Not the booze cruise
(In joke - you had to be there...)
I'm not quite sure what made Steve Millard's trip to the Hebrides so attractive
when it appeared on the usual remailers but it was. I've never dived Scotland
other than the very first first dive and I've been meaning to go back as
everybody say such glowing things about it. However it is a sad fact that I do
seasickness big time and the Scottish islands do not have the reputation for
being the calmest waters.
The trip was on the Hjelmar Bjørge, an ex-Icelandic ice rescue boat, and
started at Oban. Oh well. At least I can get the bulk of the mileage done in the
I admitted defeat at the prospect of doing 550 miles in one hit and the trip up
was broken into two parts. It turned out to be 11 hours on the road, including
a protracted stay on that linear carpark called the M6, to get to the Travel
Lodge at Glasgow Airport, a night's sleep and then a further couple of hours of
what are basically back roads to get to Oban. A night in a hotel and 570 miles
at 19.4mpg... don't ask.
I was a bit early so I parked up and waited around for a while. I had Steve's
mobile number so, assuming he was already here, I texted him.
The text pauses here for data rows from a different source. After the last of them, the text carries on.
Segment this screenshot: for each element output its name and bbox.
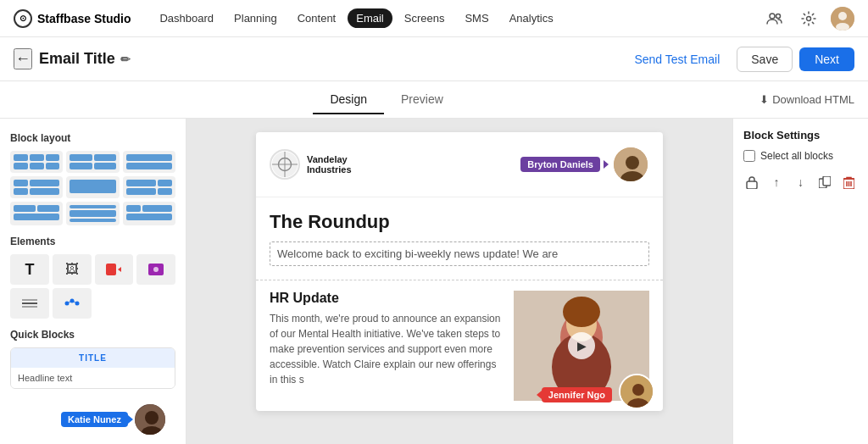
- katie-nunez-label: Katie Nunez: [61, 412, 128, 427]
- svg-rect-38: [823, 176, 831, 186]
- element-video[interactable]: [95, 254, 134, 285]
- company-logo: [270, 149, 300, 180]
- download-icon: ⬇: [760, 93, 769, 106]
- quick-block-title-label: TITLE: [18, 353, 168, 363]
- email-title-text: Email Title: [39, 50, 115, 68]
- element-media[interactable]: [136, 254, 175, 285]
- nav-right: [763, 7, 854, 31]
- app-name: Staffbase Studio: [37, 12, 131, 25]
- left-panel: Block layout: [0, 119, 186, 444]
- send-test-email-button[interactable]: Send Test Email: [624, 47, 730, 71]
- email-canvas: Vandelay Industries Bryton Daniels: [256, 132, 663, 411]
- design-tabs: Design Preview: [14, 86, 760, 114]
- delete-button[interactable]: [840, 172, 858, 192]
- svg-point-13: [64, 302, 69, 306]
- logo-icon: ⊙: [14, 9, 32, 28]
- nav-content[interactable]: Content: [289, 8, 345, 28]
- elements-grid: T 🖼: [10, 254, 175, 319]
- block-layout-grid: [10, 151, 175, 225]
- element-divider[interactable]: [10, 288, 49, 319]
- play-button[interactable]: ▶: [568, 332, 595, 359]
- quick-blocks-title: Quick Blocks: [10, 329, 175, 341]
- select-all-checkbox[interactable]: [743, 150, 755, 162]
- element-text[interactable]: T: [10, 254, 49, 285]
- nav-email[interactable]: Email: [348, 8, 392, 28]
- app-logo: ⊙ Staffbase Studio: [14, 9, 131, 28]
- bryton-avatar: [612, 146, 649, 183]
- svg-point-4: [838, 12, 847, 20]
- lock-action-button[interactable]: [743, 172, 761, 192]
- svg-rect-6: [106, 264, 116, 275]
- element-image[interactable]: 🖼: [53, 254, 92, 285]
- layout-wide[interactable]: [66, 176, 119, 198]
- block-settings-title: Block Settings: [743, 129, 858, 142]
- svg-marker-7: [118, 267, 121, 272]
- layout-two-one[interactable]: [10, 202, 63, 225]
- layout-2col[interactable]: [66, 151, 119, 173]
- download-html-button[interactable]: ⬇ Download HTML: [760, 93, 854, 106]
- nav-dashboard[interactable]: Dashboard: [151, 8, 222, 28]
- svg-rect-36: [747, 181, 757, 189]
- edit-title-icon[interactable]: ✏: [120, 53, 131, 66]
- email-canvas-area: Vandelay Industries Bryton Daniels: [186, 119, 732, 444]
- back-button[interactable]: ←: [14, 48, 32, 69]
- company-name: Vandelay: [307, 154, 352, 164]
- settings-icon[interactable]: [797, 7, 821, 31]
- svg-point-15: [75, 302, 79, 306]
- roundup-text: Welcome back to exciting bi-weekly news …: [270, 241, 649, 266]
- duplicate-button[interactable]: [816, 172, 834, 192]
- layout-narrow-wide[interactable]: [10, 176, 63, 198]
- layout-unequal[interactable]: [123, 202, 175, 225]
- svg-point-26: [626, 156, 639, 169]
- roundup-title: The Roundup: [270, 211, 649, 233]
- block-actions: ↑ ↓: [743, 172, 858, 192]
- next-button[interactable]: Next: [799, 47, 854, 71]
- page-toolbar: ← Email Title ✏ Send Test Email Save Nex…: [0, 37, 868, 81]
- move-down-button[interactable]: ↓: [792, 172, 810, 192]
- element-social[interactable]: [53, 288, 92, 319]
- nav-planning[interactable]: Planning: [225, 8, 286, 28]
- tab-design[interactable]: Design: [313, 86, 384, 114]
- block-layout-title: Block layout: [10, 132, 175, 144]
- layout-wide-narrow[interactable]: [123, 176, 175, 198]
- hr-title: HR Update: [270, 291, 504, 306]
- layout-3col[interactable]: [10, 151, 63, 173]
- save-button[interactable]: Save: [737, 47, 793, 72]
- quick-block-headline[interactable]: TITLE Headline text: [10, 347, 175, 389]
- svg-point-34: [632, 384, 644, 396]
- nav-screens[interactable]: Screens: [396, 8, 453, 28]
- main-content: Block layout: [0, 119, 868, 444]
- svg-point-1: [776, 14, 781, 18]
- nav-analytics[interactable]: Analytics: [501, 8, 562, 28]
- top-nav: ⊙ Staffbase Studio Dashboard Planning Co…: [0, 0, 868, 37]
- tab-preview[interactable]: Preview: [384, 86, 460, 114]
- select-all-row: Select all blocks: [743, 150, 858, 162]
- jennifer-tooltip-arrow: [537, 391, 542, 399]
- elements-title: Elements: [10, 236, 175, 247]
- quick-block-text: Headline text: [18, 373, 168, 383]
- quick-block-header: TITLE: [11, 348, 175, 368]
- company-name-2: Industries: [307, 164, 352, 175]
- layout-1col[interactable]: [123, 151, 175, 173]
- back-arrow: ←: [15, 50, 31, 68]
- select-all-label: Select all blocks: [760, 150, 833, 162]
- bryton-daniels-label: Bryton Daniels: [520, 157, 600, 172]
- svg-point-9: [153, 267, 159, 272]
- sub-toolbar: Design Preview ⬇ Download HTML: [0, 81, 868, 119]
- katie-avatar: [133, 402, 167, 436]
- nav-sms[interactable]: SMS: [456, 8, 497, 28]
- layout-stacked[interactable]: [66, 202, 119, 225]
- toolbar-right: Send Test Email Save Next: [624, 47, 854, 72]
- quick-block-body: Headline text: [11, 368, 175, 388]
- svg-point-14: [70, 299, 74, 303]
- user-avatar[interactable]: [831, 7, 854, 31]
- svg-line-17: [74, 302, 75, 302]
- svg-point-19: [145, 411, 159, 425]
- svg-point-2: [807, 16, 811, 20]
- move-up-button[interactable]: ↑: [768, 172, 786, 192]
- hr-section-text: HR Update This month, we're proud to ann…: [270, 291, 504, 401]
- hr-text: This month, we're proud to announce an e…: [270, 311, 504, 387]
- users-icon[interactable]: [763, 7, 787, 31]
- svg-line-16: [69, 302, 70, 302]
- email-hero-section: The Roundup Welcome back to exciting bi-…: [256, 197, 663, 280]
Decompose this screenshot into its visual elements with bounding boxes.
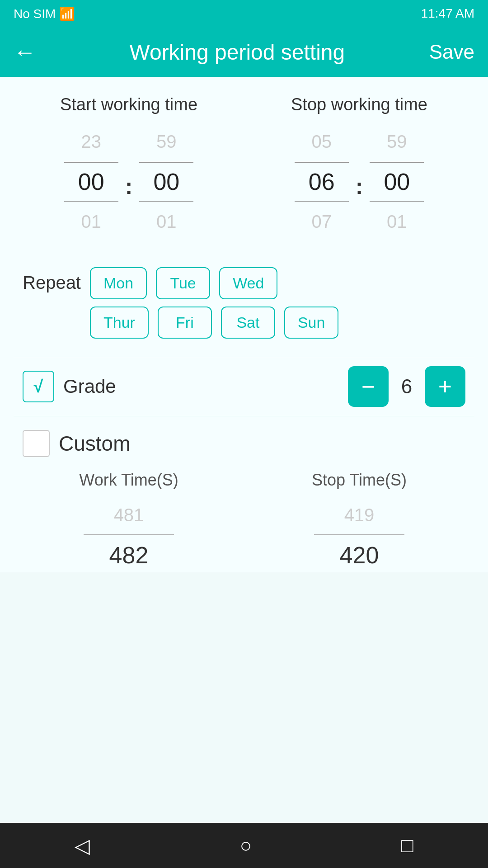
stop-hour-divider-bottom [295,201,349,202]
start-hour-scroll[interactable]: 23 00 01 [64,123,118,240]
grade-section: √ Grade − 6 + [14,357,474,416]
stop-hour-current: 06 [309,165,335,199]
start-time-label: Start working time [14,95,244,114]
stop-time-picker: 05 06 07 : 59 00 01 [244,123,474,240]
repeat-label: Repeat [23,273,81,293]
status-right: 11:47 AM [421,6,474,21]
start-hour-current: 00 [78,165,104,199]
repeat-row-1: Mon Tue Wed [90,267,465,299]
start-hour-above: 23 [81,123,101,160]
start-hour-divider-bottom [64,201,118,202]
stop-hour-below: 07 [311,203,332,240]
stop-minute-divider-top [370,162,424,163]
stop-hour-above: 05 [311,123,332,160]
stop-time-above: 419 [344,499,375,532]
stop-time-current: 420 [340,538,379,572]
header: ← Working period setting Save [0,27,488,77]
save-button[interactable]: Save [429,41,474,63]
custom-checkbox[interactable] [23,430,50,457]
start-minute-divider-top [139,162,193,163]
day-sun[interactable]: Sun [284,307,339,339]
stop-minute-divider-bottom [370,201,424,202]
nav-home-icon[interactable]: ○ [239,834,252,857]
day-thur[interactable]: Thur [90,307,149,339]
day-wed[interactable]: Wed [219,267,277,299]
repeat-row-2: Thur Fri Sat Sun [90,307,465,339]
start-hour-below: 01 [81,203,101,240]
start-minute-scroll[interactable]: 59 00 01 [139,123,193,240]
work-time-label: Work Time(S) [14,471,244,490]
status-left: No SIM 📶 [14,6,75,21]
page-title: Working period setting [45,40,429,65]
stop-minute-above: 59 [387,123,407,160]
nav-back-icon[interactable]: ◁ [75,834,90,857]
start-time-picker: 23 00 01 : 59 00 01 [14,123,244,240]
stop-minute-below: 01 [387,203,407,240]
grade-minus-button[interactable]: − [348,366,389,407]
repeat-days: Mon Tue Wed Thur Fri Sat Sun [90,267,465,339]
stop-time-label-2: Stop Time(S) [244,471,474,490]
stop-time-col[interactable]: 419 420 [244,499,474,572]
work-stop-values: 481 482 419 420 [14,499,474,572]
time-pickers: 23 00 01 : 59 00 01 05 06 07 [14,123,474,240]
start-minute-divider-bottom [139,201,193,202]
custom-section: Custom [14,416,474,466]
stop-minute-current: 00 [384,165,410,199]
start-minute-below: 01 [156,203,177,240]
day-fri[interactable]: Fri [158,307,212,339]
nav-recent-icon[interactable]: □ [401,834,413,857]
start-hour-divider-top [64,162,118,163]
repeat-section: Repeat Mon Tue Wed Thur Fri Sat Sun [14,249,474,357]
back-button[interactable]: ← [14,41,36,63]
custom-label: Custom [59,431,130,456]
day-mon[interactable]: Mon [90,267,147,299]
work-stop-header: Work Time(S) Stop Time(S) [14,466,474,499]
grade-label: Grade [63,376,348,397]
status-bar: No SIM 📶 11:47 AM [0,0,488,27]
start-minute-above: 59 [156,123,177,160]
work-time-above: 481 [114,499,144,532]
stop-time-label: Stop working time [244,95,474,114]
day-sat[interactable]: Sat [221,307,275,339]
day-tue[interactable]: Tue [156,267,210,299]
work-divider [84,534,174,535]
start-colon: : [125,164,133,199]
work-time-current: 482 [109,538,149,572]
start-minute-current: 00 [153,165,179,199]
stop-hour-divider-top [295,162,349,163]
stop-minute-scroll[interactable]: 59 00 01 [370,123,424,240]
nav-bar: ◁ ○ □ [0,823,488,868]
grade-symbol: √ [34,377,43,396]
time-headers: Start working time Stop working time [14,77,474,123]
stop-divider [314,534,404,535]
stop-hour-scroll[interactable]: 05 06 07 [295,123,349,240]
main-content: Start working time Stop working time 23 … [0,77,488,572]
grade-controls: − 6 + [348,366,465,407]
work-time-col[interactable]: 481 482 [14,499,244,572]
grade-icon: √ [23,371,54,402]
stop-colon: : [356,164,363,199]
grade-plus-button[interactable]: + [425,366,465,407]
grade-value: 6 [398,375,416,398]
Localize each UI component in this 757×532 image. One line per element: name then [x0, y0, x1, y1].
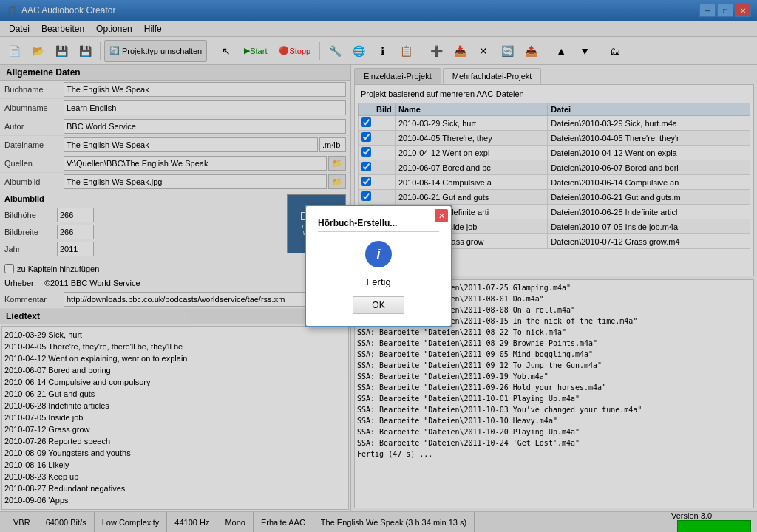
dialog-message: Fertig	[366, 276, 390, 287]
dialog-title: Hörbuch-Erstellu...	[318, 218, 439, 232]
dialog: Hörbuch-Erstellu... ✕ i Fertig OK	[305, 205, 452, 327]
dialog-overlay: Hörbuch-Erstellu... ✕ i Fertig OK	[0, 0, 757, 532]
dialog-info-icon: i	[365, 241, 392, 267]
dialog-close-button[interactable]: ✕	[435, 209, 448, 222]
dialog-ok-button[interactable]: OK	[353, 296, 404, 314]
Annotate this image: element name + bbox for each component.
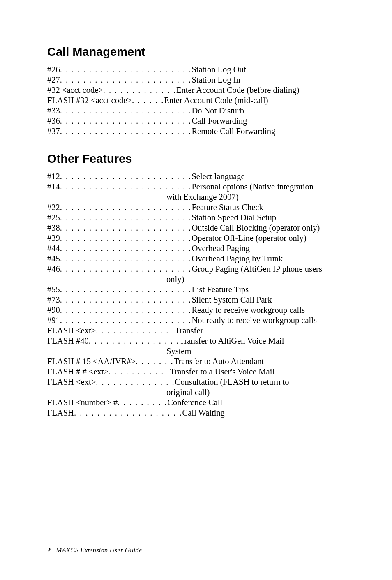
feature-desc: Operator Off-Line (operator only) <box>191 233 306 243</box>
feature-desc: Overhead Paging <box>191 243 250 254</box>
feature-code: #45 <box>47 254 60 264</box>
feature-code: #14 <box>47 182 60 192</box>
feature-desc: Ready to receive workgroup calls <box>191 305 305 315</box>
page-number: 2 <box>47 546 51 554</box>
feature-code: #38 <box>47 223 60 233</box>
dot-leaders: . . . . . . . . . . . . . . . . . . . . … <box>60 75 192 85</box>
feature-row: #22. . . . . . . . . . . . . . . . . . .… <box>47 202 347 213</box>
feature-desc: Transfer to AltiGen Voice Mail <box>180 336 284 346</box>
feature-desc: Consultation (FLASH to return to <box>175 377 289 387</box>
feature-code: #39 <box>47 233 60 243</box>
section-heading: Call Management <box>47 45 347 59</box>
dot-leaders: . . . . . . . . . . . . . . . . . . . . … <box>60 116 192 126</box>
feature-code: FLASH <number> # <box>47 397 118 408</box>
feature-row: FLASH <ext> . . . . . . . . . . . . . .C… <box>47 377 347 387</box>
dot-leaders: . . . . . . . . . . . <box>108 367 170 377</box>
feature-row: #37. . . . . . . . . . . . . . . . . . .… <box>47 126 347 136</box>
feature-code: #25 <box>47 213 60 223</box>
feature-desc: Select language <box>191 171 244 182</box>
feature-desc: Outside Call Blocking (operator only) <box>191 223 320 233</box>
feature-desc: Station Log Out <box>191 65 246 75</box>
feature-code: #91 <box>47 315 60 326</box>
feature-code: #44 <box>47 243 60 254</box>
feature-desc: Do Not Disturb <box>191 106 244 116</box>
feature-row: #90. . . . . . . . . . . . . . . . . . .… <box>47 305 347 315</box>
feature-desc: Transfer to Auto Attendant <box>174 356 264 367</box>
feature-row: #55. . . . . . . . . . . . . . . . . . .… <box>47 284 347 295</box>
footer-title: MAXCS Extension User Guide <box>56 546 142 554</box>
feature-code: FLASH #40 <box>47 336 89 346</box>
dot-leaders: . . . . . . . . . . . . . . . . . . . . … <box>60 233 192 243</box>
feature-desc: Enter Account Code (mid-call) <box>164 95 268 106</box>
feature-desc: Personal options (Native integration <box>191 182 314 192</box>
feature-row: FLASH #40 . . . . . . . . . . . . . . . … <box>47 336 347 346</box>
feature-code: FLASH <ext> <box>47 377 96 387</box>
feature-row: #45. . . . . . . . . . . . . . . . . . .… <box>47 254 347 264</box>
feature-desc: List Feature Tips <box>191 284 249 295</box>
feature-row: #44. . . . . . . . . . . . . . . . . . .… <box>47 243 347 254</box>
feature-code: #46 <box>47 264 60 274</box>
feature-row: #91. . . . . . . . . . . . . . . . . . .… <box>47 315 347 326</box>
feature-code: #26 <box>47 65 60 75</box>
feature-code: #33 <box>47 106 60 116</box>
feature-desc-continuation: only) <box>47 274 347 284</box>
feature-code: FLASH # # <ext> <box>47 367 108 377</box>
feature-code: #90 <box>47 305 60 315</box>
feature-row: FLASH <ext> . . . . . . . . . . . . . .T… <box>47 326 347 336</box>
feature-desc-continuation: original call) <box>47 387 347 397</box>
dot-leaders: . . . . . . . . . . . . . . . . . . . . … <box>60 126 192 136</box>
feature-code: FLASH <ext> <box>47 326 96 336</box>
feature-desc: Not ready to receive workgroup calls <box>191 315 317 326</box>
feature-code: FLASH # 15 <AA/IVR#> <box>47 356 136 367</box>
feature-desc: Enter Account Code (before dialing) <box>176 85 299 95</box>
dot-leaders: . . . . . . . . . <box>118 397 167 408</box>
feature-row: #25. . . . . . . . . . . . . . . . . . .… <box>47 213 347 223</box>
section-heading: Other Features <box>47 152 347 166</box>
dot-leaders: . . . . . . . . . . . . . . . . . . . . … <box>60 202 192 213</box>
feature-code: #12 <box>47 171 60 182</box>
section: Call Management#26. . . . . . . . . . . … <box>47 45 347 136</box>
dot-leaders: . . . . . . . . . . . . . . . . <box>89 336 180 346</box>
dot-leaders: . . . . . . . . . . . . . . . . . . . . … <box>60 305 192 315</box>
feature-desc-continuation: with Exchange 2007) <box>47 192 347 202</box>
feature-code: FLASH <box>47 408 74 418</box>
feature-row: #46. . . . . . . . . . . . . . . . . . .… <box>47 264 347 274</box>
feature-code: #37 <box>47 126 60 136</box>
feature-row: FLASH # 15 <AA/IVR#> . . . . . . .Transf… <box>47 356 347 367</box>
feature-row: FLASH # # <ext> . . . . . . . . . . .Tra… <box>47 367 347 377</box>
dot-leaders: . . . . . . <box>132 95 164 106</box>
feature-desc: Conference Call <box>167 397 222 408</box>
dot-leaders: . . . . . . . . . . . . . . . . . . . . … <box>60 65 192 75</box>
feature-row: #27. . . . . . . . . . . . . . . . . . .… <box>47 75 347 85</box>
feature-row: #14. . . . . . . . . . . . . . . . . . .… <box>47 182 347 192</box>
feature-row: #12. . . . . . . . . . . . . . . . . . .… <box>47 171 347 182</box>
dot-leaders: . . . . . . . . . . . . . . . . . . . . … <box>60 223 192 233</box>
feature-desc-continuation: System <box>47 346 347 356</box>
feature-desc: Overhead Paging by Trunk <box>191 254 283 264</box>
dot-leaders: . . . . . . . . . . . . . . . . . . . . … <box>60 182 192 192</box>
dot-leaders: . . . . . . . . . . . . . . <box>96 326 175 336</box>
feature-code: #22 <box>47 202 60 213</box>
dot-leaders: . . . . . . . . . . . . . . . . . . . . … <box>60 243 192 254</box>
feature-row: #36. . . . . . . . . . . . . . . . . . .… <box>47 116 347 126</box>
feature-row: FLASH #32 <acct code>. . . . . .Enter Ac… <box>47 95 347 106</box>
dot-leaders: . . . . . . . . . . . . . . . . . . . <box>74 408 182 418</box>
feature-row: #73. . . . . . . . . . . . . . . . . . .… <box>47 295 347 305</box>
dot-leaders: . . . . . . . . . . . . . . . . . . . . … <box>60 315 192 326</box>
feature-desc: Remote Call Forwarding <box>191 126 275 136</box>
feature-code: #55 <box>47 284 60 295</box>
feature-row: #38. . . . . . . . . . . . . . . . . . .… <box>47 223 347 233</box>
feature-row: #32 <acct code>. . . . . . . . . . . . .… <box>47 85 347 95</box>
dot-leaders: . . . . . . . . . . . . . . . . . . . . … <box>60 171 192 182</box>
feature-desc: Group Paging (AltiGen IP phone users <box>191 264 322 274</box>
feature-desc: Silent System Call Park <box>191 295 272 305</box>
feature-row: #33. . . . . . . . . . . . . . . . . . .… <box>47 106 347 116</box>
feature-row: FLASH . . . . . . . . . . . . . . . . . … <box>47 408 347 418</box>
feature-code: #73 <box>47 295 60 305</box>
feature-desc: Station Log In <box>191 75 240 85</box>
feature-desc: Transfer to a User's Voice Mail <box>170 367 274 377</box>
feature-code: #27 <box>47 75 60 85</box>
dot-leaders: . . . . . . . . . . . . . . . . . . . . … <box>60 213 192 223</box>
feature-code: #36 <box>47 116 60 126</box>
feature-desc: Station Speed Dial Setup <box>191 213 276 223</box>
After a while I started to get restive and started searching for the address.
There were no signs for the 'Railway Pier' but the way the station was
positioned indicated a now defunct marshalling yard to feed the ferries and,
looking across the bay, I could see a blue and white boat there.
I parked up and put a quid in a pay-and-display machine and walked. It was her.
We could load from three(ish). It was a bit of a struggle getting the kit down
the steps and over the rail but it happened. Then I had to get rid of the car.
I tried the directions to a free carpark but it was full so I drove out to
Puffin Divers who charged me £7.50 and called me a taxi for the trip back
to the station.
Once we were all aboard and our trip organiser had parked his car too we set
off up the Sound of Mull and moored up at Tobermory for the night.
I was sharing a cabin with Simon the only other Inspiration user. We have some
friends in common so it was also a happy choice of buddy. I had the bottom bunk
and for the first few nights I clonked the one above with an elbow rolling
over. After that I adjusted to eighteen inches of separation.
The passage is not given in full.